Re:Why oh Why is TFileStream so slow


In article <388F4F21.E21DB...@math.okstate.edu>, ullr...@math.okstate.edu
says...
Sorry, I don't understand any of your points.  I was commenting Stream.Size,
Stream.Positions are much slower then expected (most likely because they are
safe calls). It is a very unexpected performance hit.  In most of my code,
accessing properties do not slow down the system 40 times. Thats all.  So its a
word of warning to programers who would think this.

-John_Mer...@Brown.EDU

Quote

>    Function calls are usually slower than accessing variables - probably they
>could rewrite the docs to say "often slower than accessing a variable" in
>the description of _every_ function in Delphi, eh?

>    Have you got a faster implementation for TFilestream.Size than the
>one Borland gave? If so you should post it.

>    Or is your complaint that the compiler did not do the same as what
>your second version did? It _can't_ do that, because it _cannot_ know
>that the file size has not changed. If the two versions were equivalent
>then the question would be whether the optimizer should have been
>able to figure out they were equivalent.

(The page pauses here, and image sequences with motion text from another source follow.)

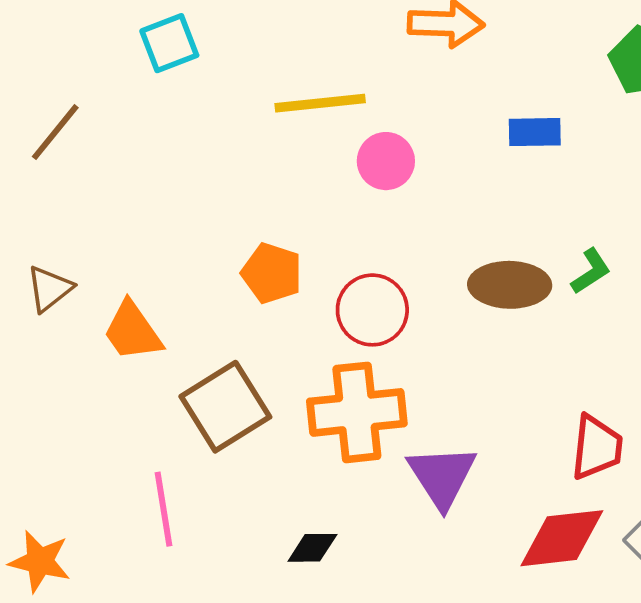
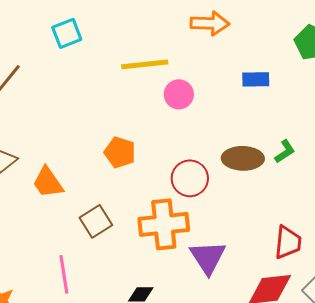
red circle: (372, 310) -> (190, 178), moved
brown square: (225, 407) -> (96, 221), size x0.7

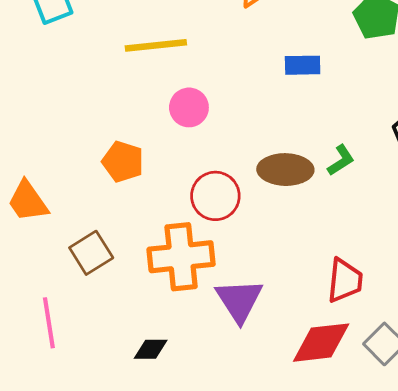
pink circle: (179, 94) -> (189, 107), moved

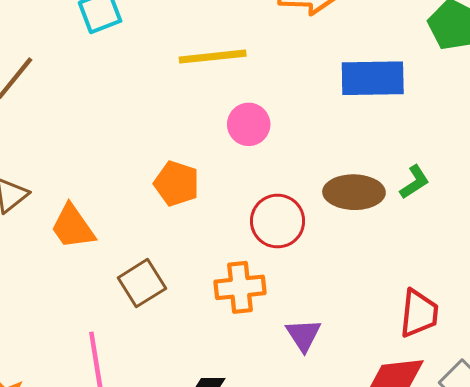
blue rectangle: (303, 65) -> (373, 78), size x1.6
orange cross: (181, 257) -> (240, 287), size x0.7
purple triangle: (239, 300) -> (303, 335), size x0.7

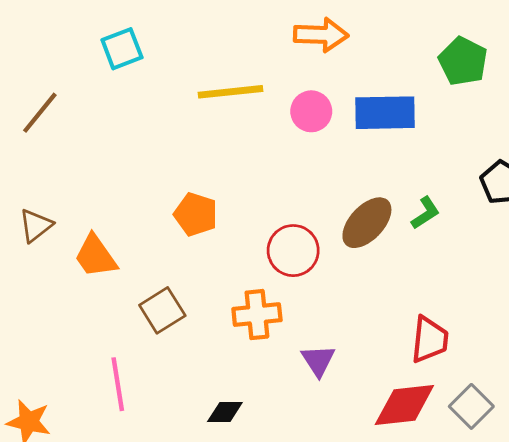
pink circle: (249, 124) -> (311, 111), moved
brown ellipse: (354, 192) -> (367, 223), turned -48

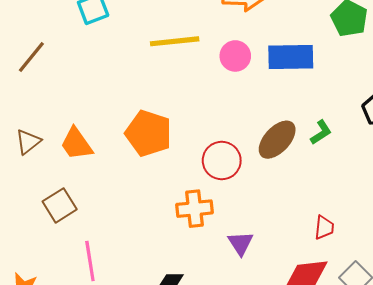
orange pentagon: (196, 214) -> (148, 133), size x1.4
orange trapezoid: (96, 256) -> (76, 144), moved
brown square: (162, 310) -> (60, 205), moved
red trapezoid: (430, 340) -> (324, 227), size x0.7

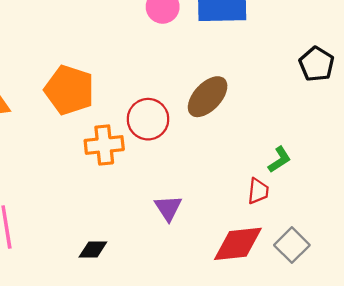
green L-shape: (321, 132) -> (280, 160), moved
orange cross: (194, 209) -> (104, 145), moved

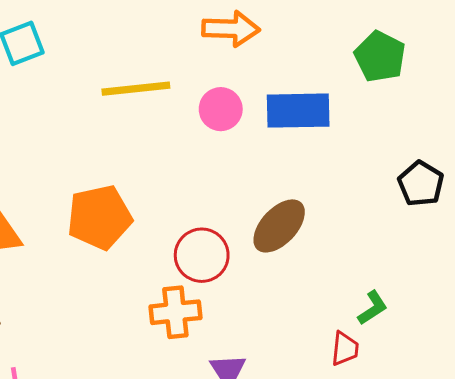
orange pentagon: (69, 90) -> (99, 217), turned -30
orange cross: (104, 145) -> (175, 312), moved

But they don't look equivalent
>to me.

>    Or if all you want is faster code you could use TMemoryStream
>instead, as suggested.

>> -John_Mertus

>> In article <38866a50.1311...@newshost.uwo.ca>, dmurd...@pair.com says...

>> >TFileStream does unbuffered I/O:  your code asks windows to read one
>> >character, then asks it to read another, etc.  Text files contain a
>> >128 byte buffer.  Your text file code does 128 times fewer API calls.
>> >That's why it's faster.

>> >Reading first into a TMemoryStream and then one character at a time
>> >does even better buffering than a text file, but the reads are more
>> >complicated, because the buffer is out on the heap somewhere instead
>> >of being part of the text variable, and the size isn't known in
>> >advance.

>> >Duncan Murdoch

Re:Why oh Why is TFileStream so slow


Quote
John_Mertus wrote:
> In article <388F4F21.E21DB...@math.okstate.edu>, ullr...@math.okstate.edu
> says...
> Sorry, I don't understand any of your points.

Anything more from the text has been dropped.